Records from a dataset:
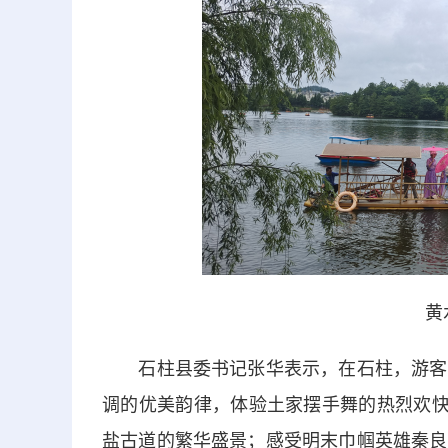
黄水月
石柱县委书记张华表示，在石柱，游客可
调的优美韵律，体验土家摆手舞的热烈欢快
盐古道的繁华盛景；感受明末巾帼英雄秦良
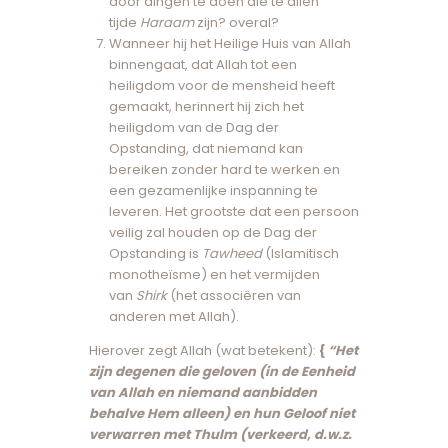
door dingen te doen die te allen
tijde
Haraam
zijn? overal?
Wanneer hij het Heilige Huis van Allah
binnengaat, dat Allah tot een
heiligdom voor de mensheid heeft
gemaakt, herinnert hij zich het
heiligdom van de Dag der
Opstanding, dat niemand kan
bereiken zonder hard te werken en
een gezamenlijke inspanning te
leveren. Het grootste dat een persoon
veilig zal houden op de Dag der
Opstanding is
Tawheed
(Islamitisch
monotheïsme) en het vermijden
van
Shirk
(het associëren van
anderen met Allah).
Hierover zegt Allah (wat betekent):
{
“Het
zijn degenen die geloven (in de Eenheid
van Allah en niemand aanbidden
behalve Hem alleen) en hun Geloof niet
verwarren met Thulm (verkeerd, d.w.z.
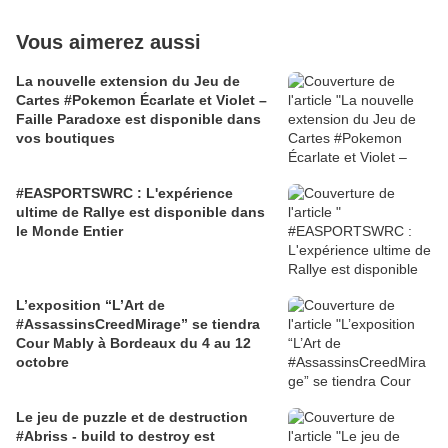
Vous aimerez aussi
La nouvelle extension du Jeu de
Cartes #Pokemon Écarlate et Violet –
Faille Paradoxe est disponible dans
vos boutiques
#EASPORTSWRC : L'expérience
ultime de Rallye est disponible dans
le Monde Entier
L’exposition “L’Art de
#AssassinsCreedMirage” se tiendra
Cour Mably à Bordeaux du 4 au 12
octobre
Le jeu de puzzle et de destruction
#Abriss - build to destroy est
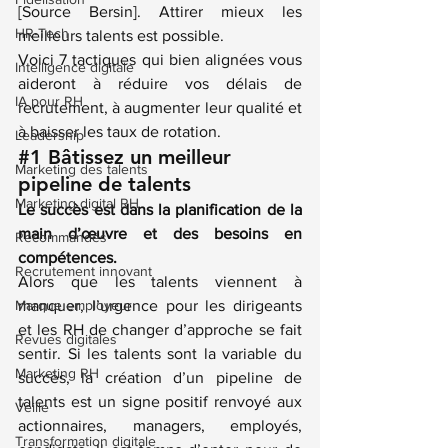
[Source Bersin]. Attirer mieux les 
HR-Tech
meilleurs talents est possible.
Voici 7 tactiques qui bien alignées vous 
Intelligence digitale
aideront à réduire vos délais de 
IA pour RH
recrutement, à augmenter leur qualité et 
à baisser les taux de rotation.
Leadership
#1
Bâtissez un meilleur 
Marketing des talents
pipeline de talents
Marketing digital RH
Le succès est dans la planification de la 
main d’œuvre et des besoins en 
Recommandés
compétences.
Recrutement innovant
Alors que les talents viennent à 
Marque employeur
manquer, l’urgence pour les dirigeants 
et les RH de changer d’approche se fait 
Revues digitales
sentir. Si les talents sont la variable du 
Marketing RH
succès, la création d’un pipeline de 
talents est un signe positif renvoyé aux 
Veille
actionnaires, managers, employés, 
Transformation digitale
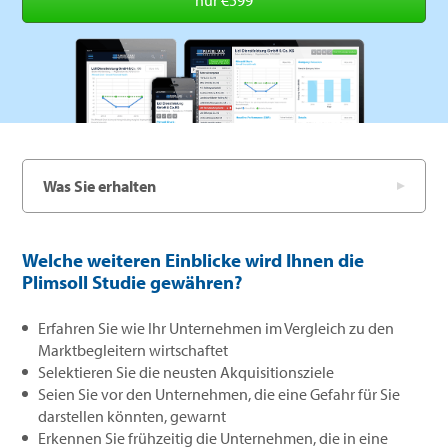
nur €599
Was Sie erhalten
Welche weiteren Einblicke wird Ihnen die
Plimsoll Studie gewähren?
Erfahren Sie wie Ihr Unternehmen im Vergleich zu den
Marktbegleitern wirtschaftet
Selektieren Sie die neusten Akquisitionsziele
Seien Sie vor den Unternehmen, die eine Gefahr für Sie
darstellen könnten, gewarnt
Erkennen Sie frühzeitig die Unternehmen, die in eine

● **Exercise prompt**: Which lines in the data above hold the word "pour"? Return each of them.

● **Result of this exercise**:
IA pour RH
manquer, l’urgence pour les dirigeants 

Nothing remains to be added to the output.